[What to do] An exact reprint of every record below is required, with the pictures left out.

** Opening Task input block **

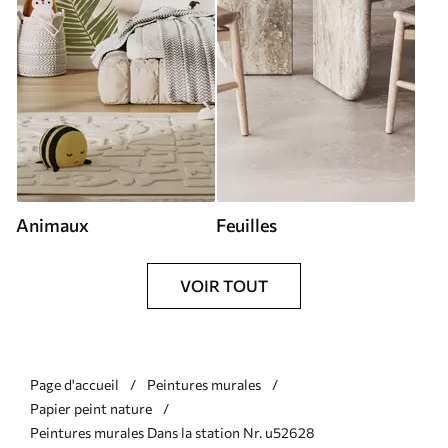
Animaux
Feuilles
VOIR TOUT
Page d'accueil
Peintures murales
Papier peint nature
Peintures murales Dans la station Nr. u52628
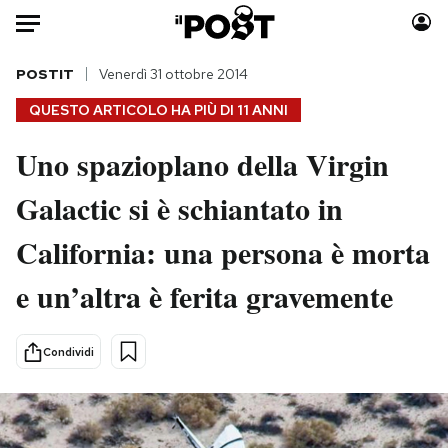
Auto
POSTIT
Venerdì 31 ottobre 2014
QUESTO ARTICOLO HA PIÙ DI
11 ANNI
HOME
Uno spazioplano della Virgin
Italia
Moda
Galactic si è schiantato in
Mondo
Libri
Politica
Consumismi
California: una persona è morta
Tecnologia
Storie/Idee
Internet
Ok Boomer!
e un’altra è ferita gravemente
Scienza
Media
Cultura
Europa
Condividi
Economia
Altrecose
Sport
Mondiali calcio 2026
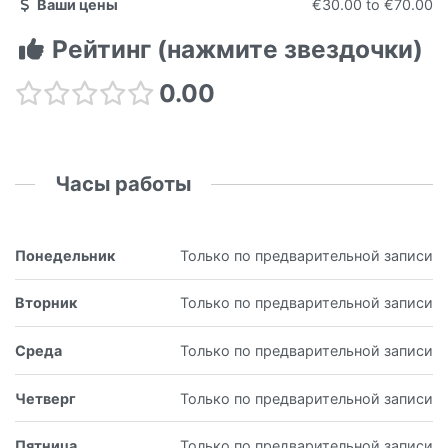
Ваши цены
€30.00
to
€70.00
Рейтинг (нажмите звездочки)
0.00
Часы работы
Понедельник
Только по предварительной записи
Вторник
Только по предварительной записи
Среда
Только по предварительной записи
Четверг
Только по предварительной записи
Пятница
Только по предварительной записи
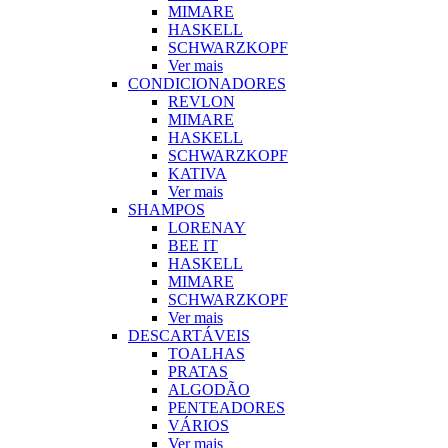
MIMARE
HASKELL
SCHWARZKOPF
Ver mais
CONDICIONADORES
REVLON
MIMARE
HASKELL
SCHWARZKOPF
KATIVA
Ver mais
SHAMPOS
LORENAY
BEE IT
HASKELL
MIMARE
SCHWARZKOPF
Ver mais
DESCARTÁVEIS
TOALHAS
PRATAS
ALGODÃO
PENTEADORES
VÁRIOS
Ver mais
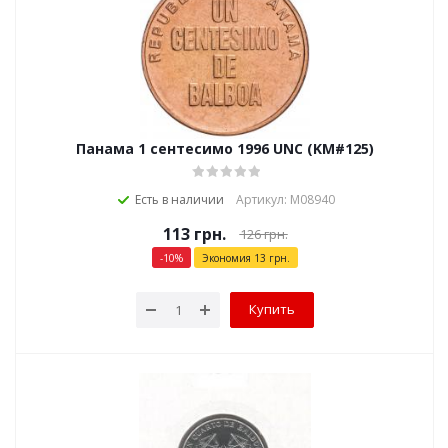
Панама 1 сентесимо 1996 UNC (KM#125)
Есть в наличии
Артикул: М08940
113
грн.
126
грн.
-
10
%
Экономия
13
грн.
Купить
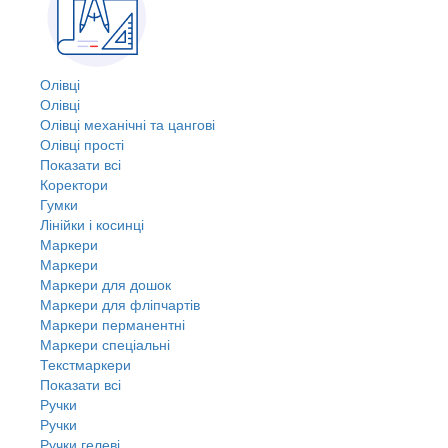
Олівці
Олівці
Олівці механічні та цангові
Олівці прості
Показати всі
Коректори
Гумки
Лінійки і косинці
Маркери
Маркери
Маркери для дошок
Маркери для фліпчартів
Маркери перманентні
Маркери спеціальні
Текстмаркери
Показати всі
Ручки
Ручки
Ручки гелеві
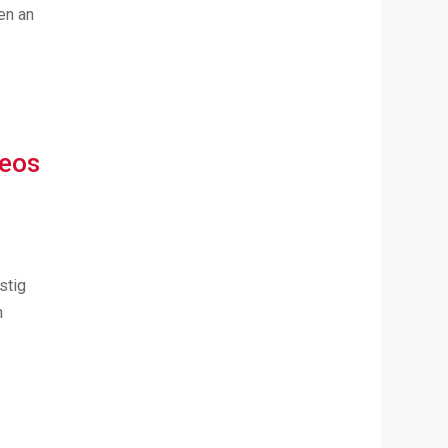
en an
deos
stig
n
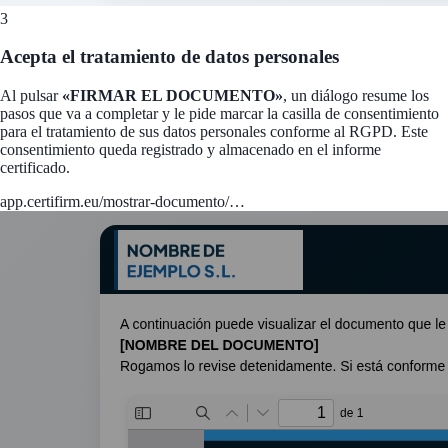
3
Acepta el tratamiento de datos personales
Al pulsar
«FIRMAR EL DOCUMENTO»
, un diálogo resume los
pasos que va a completar y le pide marcar la casilla de consentimiento
para el tratamiento de sus datos personales conforme al RGPD. Este
consentimiento queda registrado y almacenado en el informe
certificado.
app.certifirm.eu/mostrar-documento/…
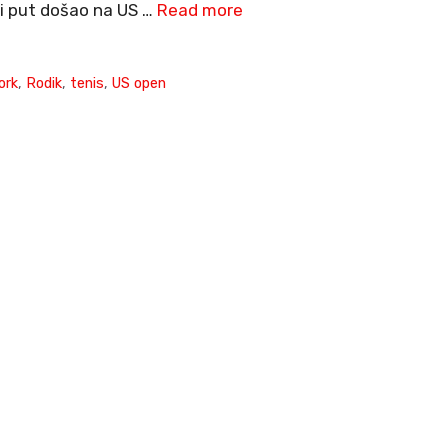
vi put došao na US …
Read more
ork
,
Rodik
,
tenis
,
US open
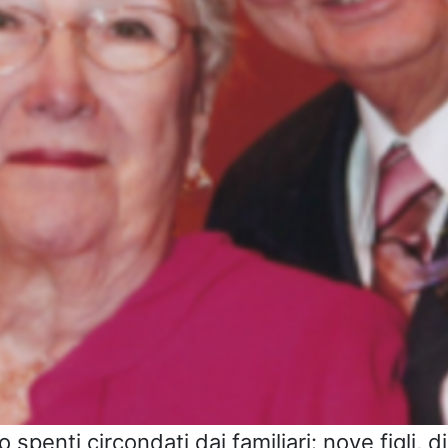
spenti circondati dai familiari: nove figli, di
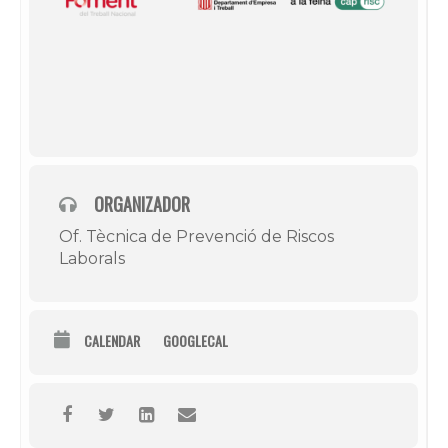
ORGANIZADOR
Of. Tècnica de Prevenció de Riscos
Laborals
CALENDAR
GOOGLECAL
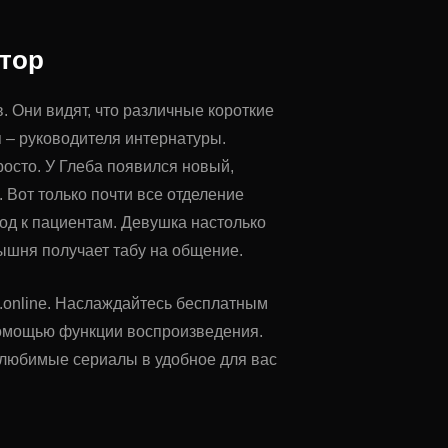
тор
. Они видят, что различные короткие
 – руководителя интернатуры.
просто. У Глеба появился новый,
Вот только почти все отделение
од к пациентам. Девушка настолько
рышня получает табу на общение.
al.online. Наслаждайтесь бесплатным
помощью функции воспроизведения.
ь любимые сериалы в удобное для вас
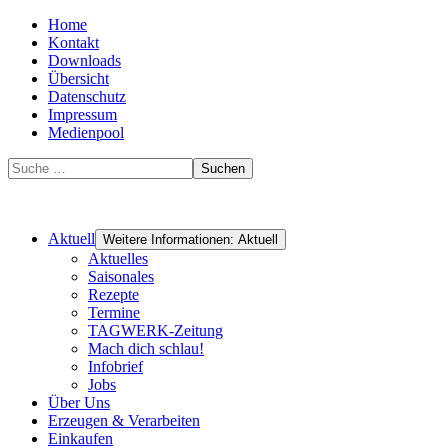
Home
Kontakt
Downloads
Übersicht
Datenschutz
Impressum
Medienpool
Suchen
Aktuell
Weitere Informationen: Aktuell
Aktuelles
Saisonales
Rezepte
Termine
TAGWERK-Zeitung
Mach dich schlau!
Infobrief
Jobs
Über Uns
Erzeugen & Verarbeiten
Einkaufen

** Closing Task input block **

[Response]
Animaux
Feuilles
VOIR TOUT
Page d'accueil
Peintures murales
Papier peint nature
Peintures murales Dans la station Nr. u52628
Auto
POSTIT
Venerdì 31 ottobre 2014
QUESTO ARTICOLO HA PIÙ DI
11 ANNI
HOME
Uno spazioplano della Virgin
Italia
Moda
Galactic si è schiantato in
Mondo
Libri
Politica
Consumismi
California: una persona è morta
Tecnologia
Storie/Idee
Internet
Ok Boomer!
e un’altra è ferita gravemente
Scienza
Media
Cultura
Europa
Condividi
Economia
Altrecose
Sport
Mondiali calcio 2026
Ваши цены
€30.00
to
€70.00
Рейтинг (нажмите звездочки)
0.00
Часы работы
Понедельник
Только по предварительной записи
Вторник
Только по предварительной записи
Среда
Только по предварительной записи
Четверг
Только по предварительной записи
Пятница
Только по предварительной записи
MIMARE
HASKELL
SCHWARZKOPF
Ver mais
CONDICIONADORES
REVLON
MIMARE
HASKELL
SCHWARZKOPF
KATIVA
Ver mais
SHAMPOS
LORENAY
BEE IT
HASKELL
MIMARE
SCHWARZKOPF
Ver mais
DESCARTÁVEIS
TOALHAS
PRATAS
ALGODÃO
PENTEADORES
VÁRIOS
Ver mais
Панама 1 сентесимо 1996 UNC (KM#125)
Есть в наличии
Артикул: М08940
113
грн.
126
грн.
-
10
%
Экономия
13
грн.
Купить
Олівці
Олівці
Олівці механічні та цангові
Олівці прості
Показати всі
Коректори
Гумки
Лінійки і косинці
Маркери
Маркери
Маркери для дошок
Маркери для фліпчартів
Маркери перманентні
Маркери спеціальні
Текстмаркери
Показати всі
Ручки
Ручки
Ручки гелеві
en an
deos
stig
n
3
Acepta el tratamiento de datos personales
Al pulsar
«FIRMAR EL DOCUMENTO»
, un diálogo resume los
pasos que va a completar y le pide marcar la casilla de consentimiento
para el tratamiento de sus datos personales conforme al RGPD. Este
consentimiento queda registrado y almacenado en el informe
certificado.
app.certifirm.eu/mostrar-documento/…
vi put došao na US …
Read more
ork
,
Rodik
,
tenis
,
US open
spenti circondati dai familiari: nove figli, di
ORGANIZADOR
Of. Tècnica de Prevenció de Riscos
Laborals
CALENDAR
GOOGLECAL
тор
. Они видят, что различные короткие
 – руководителя интернатуры.
просто. У Глеба появился новый,
Вот только почти все отделение
од к пациентам. Девушка настолько
рышня получает табу на общение.
al.online. Наслаждайтесь бесплатным
помощью функции воспроизведения.
ь любимые сериалы в удобное для вас
Home
Kontakt
Downloads
Übersicht
Datenschutz
Impressum
Medienpool
Suchen
Aktuell
Weitere Informationen: Aktuell
Aktuelles
Saisonales
Rezepte
Termine
TAGWERK-Zeitung
Mach dich schlau!
Infobrief
Jobs
Über Uns
Erzeugen & Verarbeiten
Einkaufen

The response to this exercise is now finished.